=== Record excerpts ===

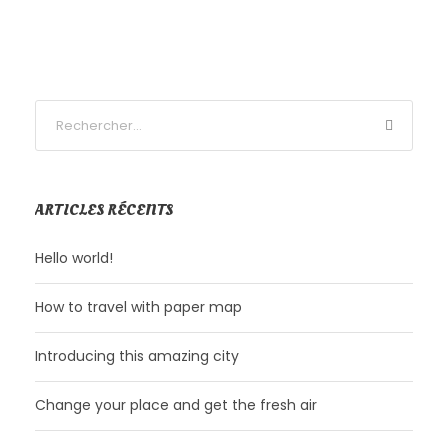
ARTICLES RÉCENTS
Hello world!
How to travel with paper map
Introducing this amazing city
Change your place and get the fresh air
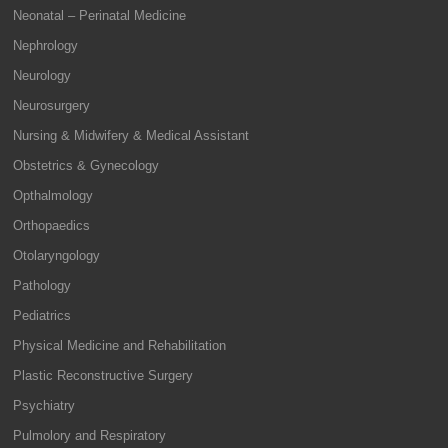
Neonatal – Perinatal Medicine
Nephrology
Neurology
Neurosurgery
Nursing & Midwifery & Medical Assistant
Obstetrics & Gynecology
Opthalmology
Orthopaedics
Otolaryngology
Pathology
Pediatrics
Physical Medicine and Rehabilitation
Plastic Reconstructive Surgery
Psychiatry
Pulmolory and Respiratory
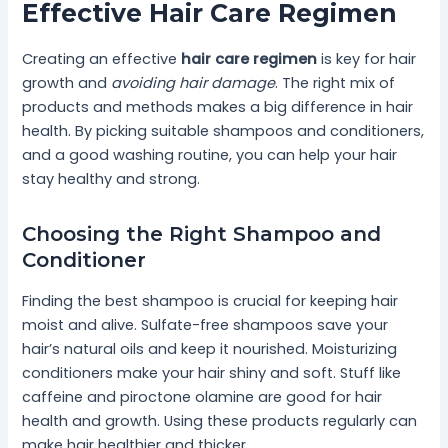
Effective Hair Care Regimen
Creating an effective
hair care regimen
is key for hair
growth and
avoiding hair damage
. The right mix of
products and methods makes a big difference in hair
health. By picking suitable shampoos and conditioners,
and a good washing routine, you can help your hair
stay healthy and strong.
Choosing the Right Shampoo and
Conditioner
Finding the best shampoo is crucial for keeping hair
moist and alive. Sulfate-free shampoos save your
hair’s natural oils and keep it nourished. Moisturizing
conditioners make your hair shiny and soft. Stuff like
caffeine and piroctone olamine are good for hair
health and growth. Using these products regularly can
make hair healthier and thicker.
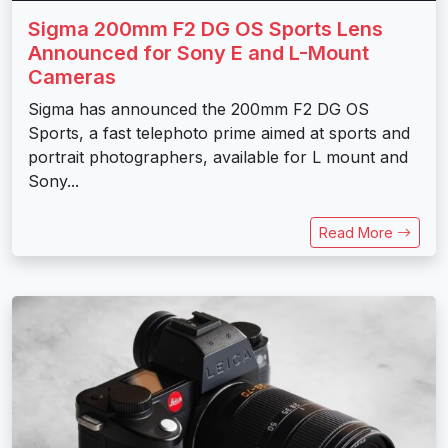
Sigma 200mm F2 DG OS Sports Lens
Announced for Sony E and L-Mount
Cameras
Sigma has announced the 200mm F2 DG OS
Sports, a fast telephoto prime aimed at sports and
portrait photographers, available for L mount and
Sony...
Read More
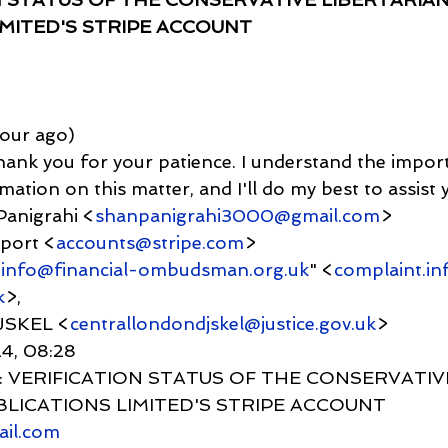
IMITED'S STRIPE ACCOUNT
1 hour ago)
ank you for your patience. I understand the impor
ation on this matter, and I'll do my best to assist y
Panigrahi <
shanpanigrahi3000@gmail.com
>
upport <
accounts@stripe.com
>
.info@financial-ombudsman.org.uk
" <
complaint.in
k
>,
JSKEL <
centrallondondjskel@justice.gov.uk
>
24, 08:28
      Re: VERIFICATION STATUS OF THE CONSERVATIV
BLICATIONS LIMITED'S STRIPE ACCOUNT
ail.com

===

▶ _Problem requirements_
Exactly as they appear, write out the lines from the one containing "ation on this" through the final line of the entries above, both included.

▶ _Result of the task_
ation on this matter, and I'll do my best to assist y
Panigrahi <
shanpanigrahi3000@gmail.com
>
upport <
accounts@stripe.com
>
.info@financial-ombudsman.org.uk
" <
complaint.in
k
>,
JSKEL <
centrallondondjskel@justice.gov.uk
>
24, 08:28
      Re: VERIFICATION STATUS OF THE CONSERVATIV
BLICATIONS LIMITED'S STRIPE ACCOUNT
ail.com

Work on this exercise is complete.